Maturità 2026: il sondaggio sulle tracce di Skuola.net rivela il malcontento degli studenti
La Maturità 2026 divide i candidati: molti studenti non avevano studiato Pavese e Brancati e hanno scelto l’attualità.
La Maturità 2026 è partita con una prima prova che ha lasciato molti studenti, maturandi e candidati in difficoltà. Secondo un sondaggio di Skuola.net su circa mille ragazzi, il 51% ha bocciato le tracce di italiano. Il nodo più forte riguarda gli autori scelti per l’analisi del testo: Cesare Pavese e Vitaliano Brancati, spesso poco trattati o mai affrontati in classe.

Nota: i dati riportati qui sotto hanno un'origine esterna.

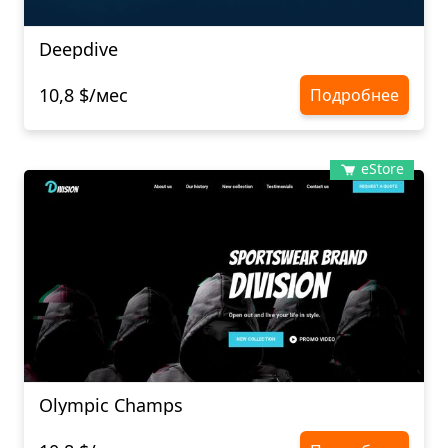
Deepdive
10,8 $/мес
Подробнее
eStore
Olympic Champs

Maturità 2026, perché le tracce hanno creato problemi
Il malcontento nasce soprattutto dal divario tra programmi, scuola e prova scritta. Circa tre maturandi su quattro hanno dichiarato di non aver studiato abbastanza Pavese e Brancati per scriverne con sicurezza. Molti hanno così escluso subito l’analisi del testo. Anche il tema argomentativo ha creato dubbi: quasi metà dei candidati non aveva discusso in classe gli argomenti storici e sociali proposti. Le maggiori criticità sono state:
Autori poco affrontati durante l’anno scolastico;
Temi storici complessi e non sempre collegati al programma svolto;
Sensazione di distanza tra richieste ministeriali e lavoro in classe.

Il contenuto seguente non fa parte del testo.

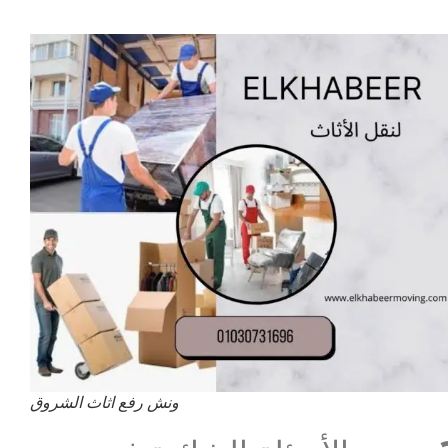
ونش رفع اثاث الشروق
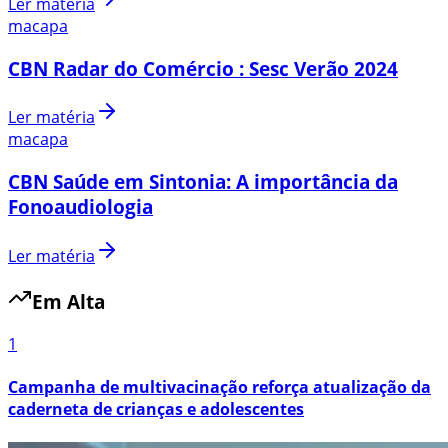
Ler matéria
macapa
CBN Radar do Comércio : Sesc Verão 2024
Ler matéria
macapa
CBN Saúde em Sintonia: A importância da
Fonoaudiologia
Ler matéria
Em Alta
1
Campanha de multivacinação reforça atualização da
caderneta de crianças e adolescentes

Pavese e Brancati spiazzano gli studenti
La traccia più temuta è stata la poesia Passerò per Piazza di Spagna di Cesare Pavese, indicata come la più difficile da oltre un ragazzo su tre. Subito dopo, molti hanno trovato ostico il discorso di Giuseppe Saragat all’Assemblea Costituente del 1946. Sui social sono emersi commenti duri: “Ma chi l’ha mai studiato Brancati? Noi in classe siamo arrivati a malapena a D’Annunzio!”. Altri hanno scritto: “Pavese in poesia è stato un colpo basso, ho letto la traccia tre volte e poi ho rinunciato, non si capiva niente”.

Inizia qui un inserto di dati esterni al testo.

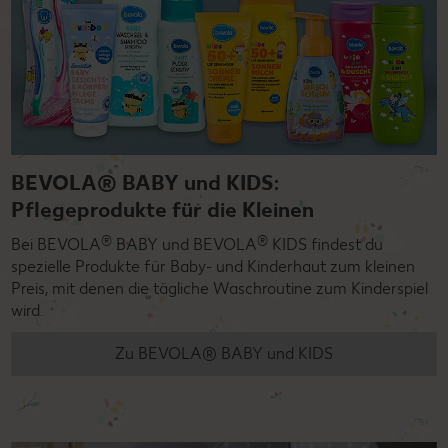
BEVOLA® BABY und KIDS:
Pflegeprodukte für die Kleinen
®
®
Bei BEVOLA
BABY und BEVOLA
KIDS findest du
spezielle Produkte für Baby- und Kinderhaut zum kleinen
Preis, mit denen die tägliche Waschroutine zum Kinderspiel
wird.
Zu BEVOLA® BABY und KIDS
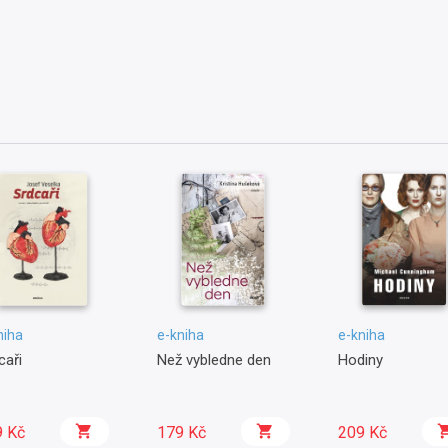
niha
e-kniha
e-kniha
caři
Než vybledne den
Hodiny
9 Kč
179 Kč
209 Kč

Tracce italiano: l’attualità aiuta molti candidati
A salvare parte della mattinata è stata la tipologia dedicata all’attualità, scelta da chi voleva evitare un tema troppo legato al nozionismo letterario. Lo spunto sull’incanto, tratto da un articolo di Wenke Husmann, ha convinto un quarto degli intervistati. Un commento riassume il clima: “Meno male che c’era la traccia sull’incanto, mi ha letteralmente salvato la prova e forse anche il diploma”. Nel complesso:
Il 51% ha bocciato tutte le tracce;
Il 27% ne ha apprezzate solo alcune;
Il 16% ne ha salvata una;
Il 6% ha gradito l’intero pacchetto.